There is not much of a change in seasons here, as compared to most other places in the country. In terms of weather patterns, autumn seems to be much the same as summer seems to be much the same as spring, which for most people seems to be a little depressing since fall is the apparent favorite season, and if there isn’t a sharp drop in temperature and falling of leaves and hot cider to be had, people might feel homesick for whatever part of the country they came from.

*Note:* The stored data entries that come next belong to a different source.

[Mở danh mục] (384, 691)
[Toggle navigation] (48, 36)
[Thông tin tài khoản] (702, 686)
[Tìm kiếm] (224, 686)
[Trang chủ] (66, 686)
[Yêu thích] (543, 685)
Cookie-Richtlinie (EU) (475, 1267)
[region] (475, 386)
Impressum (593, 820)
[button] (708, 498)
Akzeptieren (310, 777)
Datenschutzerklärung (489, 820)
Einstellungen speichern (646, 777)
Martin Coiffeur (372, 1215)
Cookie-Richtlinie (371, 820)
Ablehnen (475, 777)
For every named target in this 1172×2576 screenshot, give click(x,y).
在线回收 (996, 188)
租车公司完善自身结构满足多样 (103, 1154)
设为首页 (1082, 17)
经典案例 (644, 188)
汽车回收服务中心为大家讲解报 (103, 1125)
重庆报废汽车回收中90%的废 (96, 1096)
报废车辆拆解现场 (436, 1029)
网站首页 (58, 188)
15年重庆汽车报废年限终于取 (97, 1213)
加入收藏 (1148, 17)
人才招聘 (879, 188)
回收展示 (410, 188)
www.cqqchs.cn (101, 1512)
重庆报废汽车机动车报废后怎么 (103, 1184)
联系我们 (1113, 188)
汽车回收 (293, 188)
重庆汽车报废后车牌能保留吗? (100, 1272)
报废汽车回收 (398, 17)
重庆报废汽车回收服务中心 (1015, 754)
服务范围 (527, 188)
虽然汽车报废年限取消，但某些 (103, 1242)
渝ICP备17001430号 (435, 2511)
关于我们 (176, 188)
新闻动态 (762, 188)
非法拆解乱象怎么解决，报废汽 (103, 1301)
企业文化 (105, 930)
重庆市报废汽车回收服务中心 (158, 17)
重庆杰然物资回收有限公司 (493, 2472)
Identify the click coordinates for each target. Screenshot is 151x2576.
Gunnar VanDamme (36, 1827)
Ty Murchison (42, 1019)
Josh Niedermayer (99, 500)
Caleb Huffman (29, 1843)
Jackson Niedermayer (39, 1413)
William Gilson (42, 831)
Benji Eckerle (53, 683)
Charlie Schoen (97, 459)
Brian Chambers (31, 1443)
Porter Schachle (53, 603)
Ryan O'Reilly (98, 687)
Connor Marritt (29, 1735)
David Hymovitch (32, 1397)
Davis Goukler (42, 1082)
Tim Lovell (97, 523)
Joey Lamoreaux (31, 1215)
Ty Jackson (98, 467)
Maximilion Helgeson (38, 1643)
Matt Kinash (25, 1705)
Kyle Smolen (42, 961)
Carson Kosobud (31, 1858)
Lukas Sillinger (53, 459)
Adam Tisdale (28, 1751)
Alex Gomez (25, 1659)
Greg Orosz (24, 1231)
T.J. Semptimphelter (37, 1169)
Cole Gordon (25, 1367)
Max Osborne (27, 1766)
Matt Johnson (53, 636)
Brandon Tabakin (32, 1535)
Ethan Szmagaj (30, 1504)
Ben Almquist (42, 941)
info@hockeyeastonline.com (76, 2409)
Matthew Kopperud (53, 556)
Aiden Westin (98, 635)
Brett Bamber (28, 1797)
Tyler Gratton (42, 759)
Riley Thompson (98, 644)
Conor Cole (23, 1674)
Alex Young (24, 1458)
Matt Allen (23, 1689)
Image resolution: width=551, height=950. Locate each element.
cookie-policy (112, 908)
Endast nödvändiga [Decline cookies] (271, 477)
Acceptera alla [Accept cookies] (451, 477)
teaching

But what I noticed one recent Sunday evening when I was walking about in a residential neighbourhood was that there was a pervasive smell of fragrant things being burned, for the most part it seemed to be wood (good smelling wood at that, too), and occasionally I got whiffs of incense and once I think it might have been a scented candle, though since I was outside that seemed to be a little weird. Anyway I often go walking in these neighborhoods and I had never noticed any woodburning smell any time in the summer (and I didn’t walk much before summer). The temperature is almost identical to the summer, maybe it’s foggier more often now but really it’s all just the same thing. But people still were burning woods in their cozy half-million dollar homes.
I appreciated being able to smell the fires, and I think that appreciation was intensified by the fact that if I so much as strike a match in my room and they found out I’d get a ruler to the knuckles and a disapproving glare because I am a 12 year old in a Catholic boarding school.
I’ve found that not being able to live the way I want to live has made me think of the ways that I want to live. I’ve already started thinking of things I want to have in my apartment/house and the way I want it to be set up. But the real question: when I’m finally allowed to live on my own, will I appreciate it? And how long will that appreciation last?